Secara historis yang bersumber dari wikipedia, semula kiblat mengarah ke kota Yerusalem. Makanya, menurut Ibnu Katsir, dulu Rasulullah SAW dan sahabatnya shalat menghadap ke arah Baitul Maqdis. Namun, akhirnya Rasulullah SAW lebih suka memilih kiblat shalat ke arah Ka’bah. Meskipun begitu, Rasulullah SAW seringkali melakukan shalatnya di antara dua sudut Ka’bah sehingga Ka’bah berada di antara dirinya dan Baitul Maqdis. Artinya, beliau shalat sekaligus menghadap Ka’bah dan Baitul Maqdis. Kemudian setelah menerima wahyu dari Allah, Rasulullah pun memilih Ka’bah menjadi satu-satunya kiblat untuk shalat.

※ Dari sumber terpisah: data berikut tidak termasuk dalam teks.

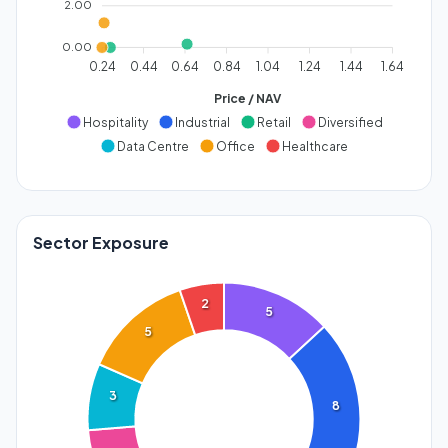
2.00
0.00
0.24
0.44
0.64
0.84
1.04
1.24
1.44
1.64
Price / NAV
Hospitality
Industrial
Retail
Diversified
Data Centre
Office
Healthcare
Sector Exposure
2
5
5
3
8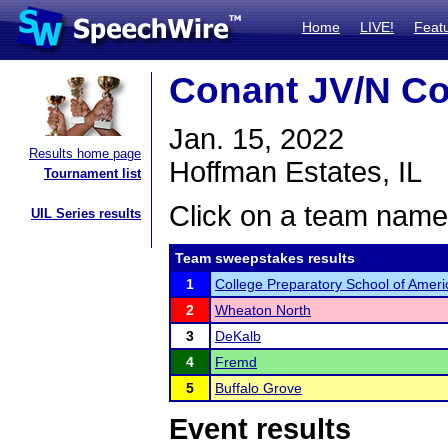
Home
LIVE!
Feat
Conant JV/N Co
Jan. 15, 2022
Results home page
Hoffman Estates, IL
Tournament list
Click on a team name 
UIL Series results
Team sweepstakes results
1
College Preparatory School of Amer
2
Wheaton North
3
DeKalb
4
Fremd
5
Buffalo Grove
Event results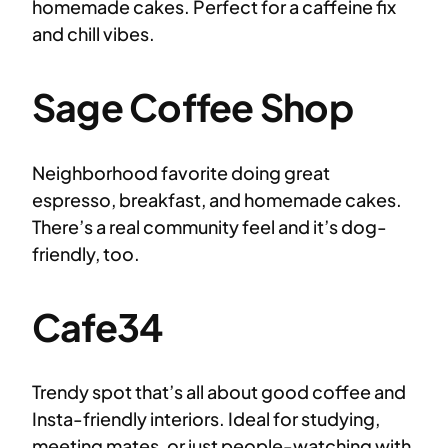
homemade cakes. Perfect for a caffeine fix
and chill vibes.
Sage Coffee Shop
Neighborhood favorite doing great
espresso, breakfast, and homemade cakes.
There’s a real community feel and it’s dog-
friendly, too.
Cafe34
Trendy spot that’s all about good coffee and
Insta-friendly interiors. Ideal for studying,
meeting mates, or just people-watching with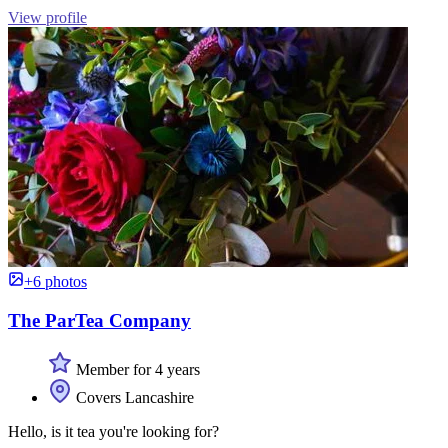
View profile
+6 photos
The ParTea Company
Member for 4 years
Covers Lancashire
Hello, is it tea you're looking for?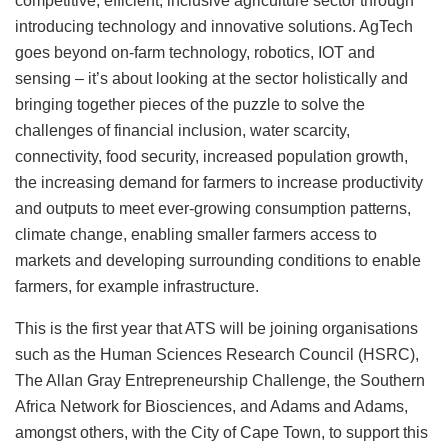
competitive, efficient, inclusive agriculture sector through
introducing technology and innovative solutions. AgTech
goes beyond on-farm technology, robotics, IOT and
sensing – it’s about looking at the sector holistically and
bringing together pieces of the puzzle to solve the
challenges of financial inclusion, water scarcity,
connectivity, food security, increased population growth,
the increasing demand for farmers to increase productivity
and outputs to meet ever-growing consumption patterns,
climate change, enabling smaller farmers access to
markets and developing surrounding conditions to enable
farmers, for example infrastructure.
This is the first year that ATS will be joining organisations
such as the Human Sciences Research Council (HSRC),
The Allan Gray Entrepreneurship Challenge, the Southern
Africa Network for Biosciences, and Adams and Adams,
amongst others, with the City of Cape Town, to support this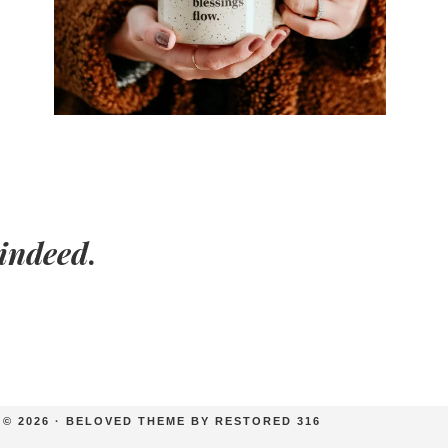
indeed
.
© 2026 ·
BELOVED THEME
BY
RESTORED 316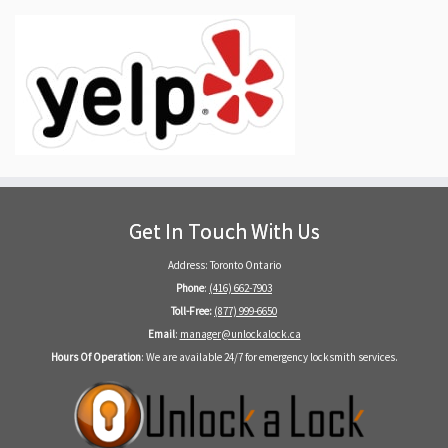
Get In Touch With Us
Address: Toronto Ontario
Phone
:
(416) 662-7903
Toll-Free:
(877) 999-6650
Email
:
manager@unlockalock.ca
Hours Of Operation
: We are available 24/7 for emergency locksmith services.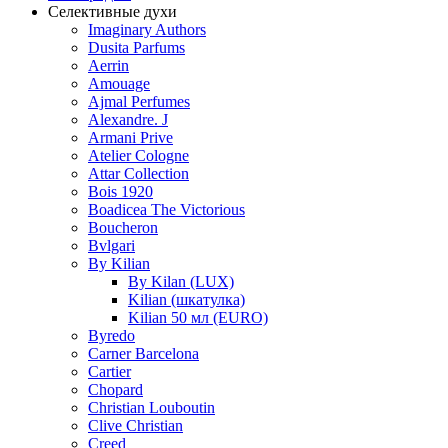
Селективные духи
Imaginary Authors
Dusita Parfums
Aerrin
Amouage
Ajmal Perfumes
Alexandre. J
Armani Prive
Atelier Cologne
Attar Collection
Bois 1920
Boadicea The Victorious
Boucheron
Bvlgari
By Kilian
By Kilan (LUX)
Kilian (шкатулка)
Kilian 50 мл (EURO)
Byredo
Carner Barcelona
Cartier
Chopard
Christian Louboutin
Clive Christian
Creed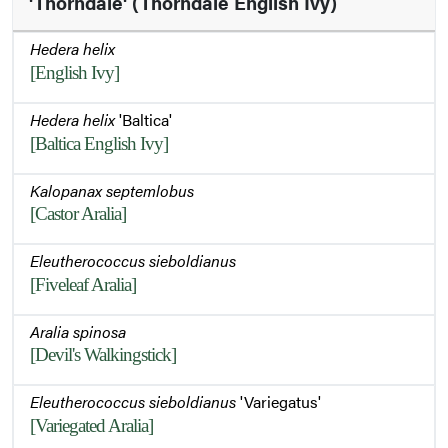
'Thorndale' (Thorndale English Ivy)
Hedera helix
[English Ivy]
Hedera helix
'Baltica'
[Baltica English Ivy]
Kalopanax septemlobus
[Castor Aralia]
Eleutherococcus sieboldianus
[Fiveleaf Aralia]
Aralia spinosa
[Devil's Walkingstick]
Eleutherococcus sieboldianus
'Variegatus'
[Variegated Aralia]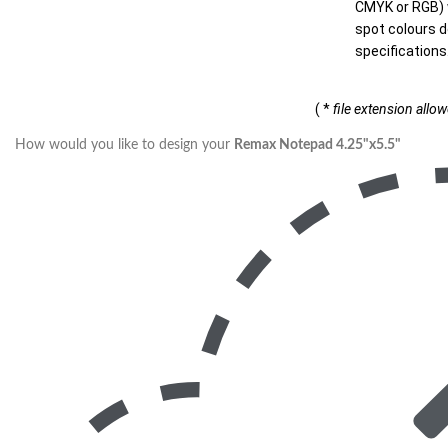
CMYK or RGB) w
spot colours d
specifications
( *
file extension allo
How would you like to design your
Remax Notepad 4.25"x5.5"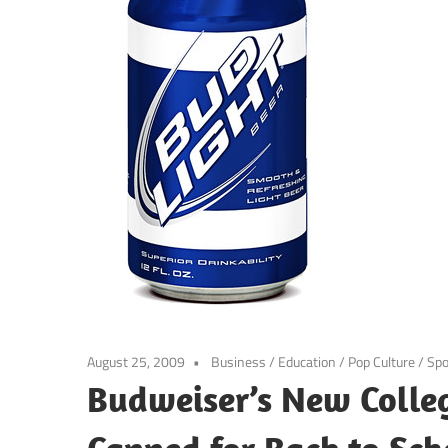
August 25, 2009
Business
/
Education
/
Pop Culture
/
Spo
Budweiser’s New Colle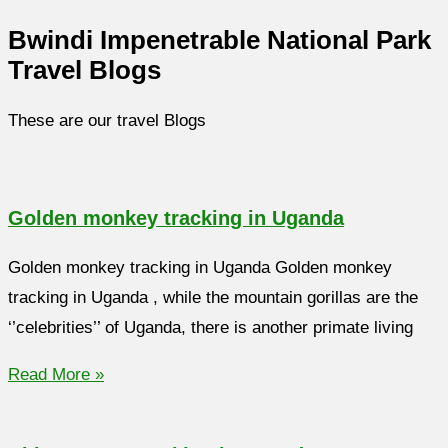
Bwindi Impenetrable National Park
Travel Blogs
These are our travel Blogs
Golden monkey tracking in Uganda
Golden monkey tracking in Uganda Golden monkey
tracking in Uganda , while the mountain gorillas are the
‘’celebrities’’ of Uganda, there is another primate living
Read More »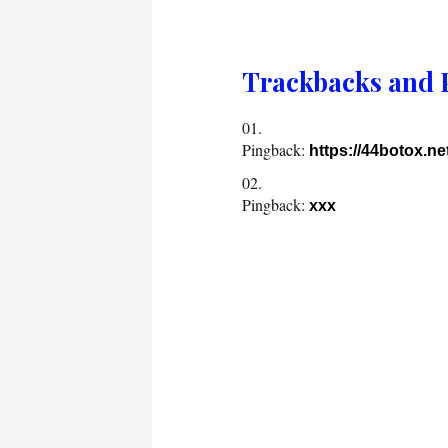
Trackbacks and 
Pingback:
https://44botox.n
Pingback:
xxx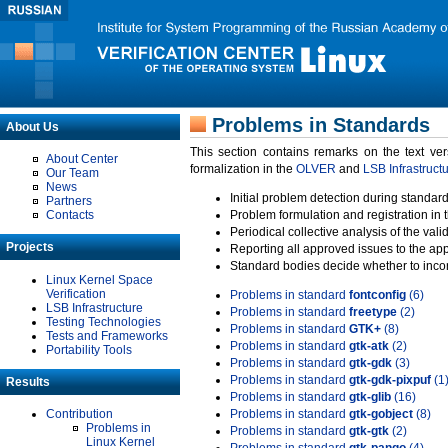
Problems in Standards
About Us
This section contains remarks on the text ve
About Center
formalization in the
OLVER
and
LSB Infrastruct
Our Team
News
Initial problem detection during standard
Partners
Contacts
Problem formulation and registration in 
Periodical collective analysis of the val
Projects
Reporting all approved issues to the ap
Standard bodies decide whether to incor
Linux Kernel Space
Verification
Problems in standard
fontconfig
(6)
LSB Infrastructure
Problems in standard
freetype
(2)
Testing Technologies
Problems in standard
GTK+
(8)
Tests and Frameworks
Problems in standard
gtk-atk
(2)
Portability Tools
Problems in standard
gtk-gdk
(3)
Problems in standard
gtk-gdk-pixpuf
(1
Results
Problems in standard
gtk-glib
(16)
Contribution
Problems in standard
gtk-gobject
(8)
Problems in
Problems in standard
gtk-gtk
(2)
Linux Kernel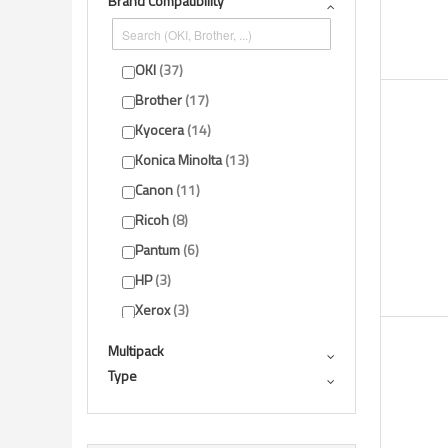
Brand Compatibility
Show more
OKI
37
Brother
17
Kyocera
14
Konica Minolta
13
Canon
11
Ricoh
8
Pantum
6
HP
3
Xerox
3
Sharp
2
Multipack
Show more
Type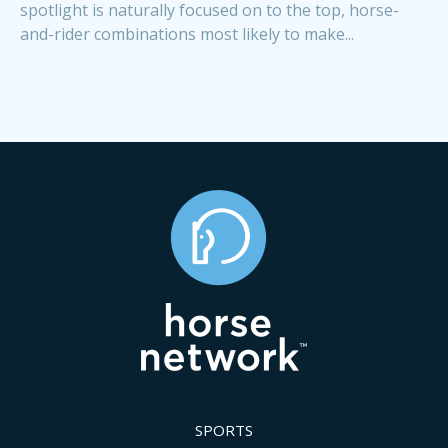
spotlight is naturally focused on to the top, horse-
and-rider combinations most likely to make...
SPORTS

Sejak Islam terus berkembang ke pelosok dunia, dulu sebagian besar umat sempat kebingungan untuk menentukan arah kiblat seperti yang dilakukan Rasullah. Karenanya, selama berabad-abad, sejumlah ahli matematika dan astronom muslim mencari solusi agar semua umat Muslim di dunia mempunyai pedoman yang tepat untuk mengarahkan kiblatnya. Ilmuwan Muslim Biruni kemudian berhasil menemukan formula perhitungan yang tepat untuk arah kiblat ini bagi umat muslim di penjuru dunia. Penemuan Biruni ini akhirnya disepakati banyak ilmuwan dan ulama dengan memutuskan bahwa penentuan arah kiblat disesuaikan dengan bayangan matahari yang jatuh ke bumi. Setiap tahun ada dua hari ketika matahari berada tepat di atas Ka’bah dan arah bayangan matahari dimanapun di dunia pasti mengarah ke kiblat. Peristiwa ini terjadi setiap tanggal 28 Mei, pukul 09.18 GMT (16.18 WIB) dan 16 Juli 09.27 GMT (16.27 WIB).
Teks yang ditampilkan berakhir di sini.